SUPPLIED INFORMATION:
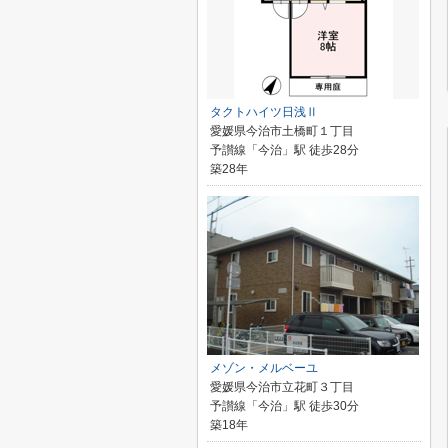
タクトハイツ日浅Ⅱ
愛媛県今治市土橋町１丁目
予讃線「今治」駅 徒歩28分
築28年
メゾン・メルベーユ
愛媛県今治市立花町３丁目
予讃線「今治」駅 徒歩30分
築18年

ASSIGNMENT: With the pictures removed, please retype each record exactly.

EXERCISE RESPONSE:
タクトハイツ日浅Ⅱ
愛媛県今治市土橋町１丁目
予讃線「今治」駅 徒歩28分
築28年
メゾン・メルベーユ
愛媛県今治市立花町３丁目
予讃線「今治」駅 徒歩30分
築18年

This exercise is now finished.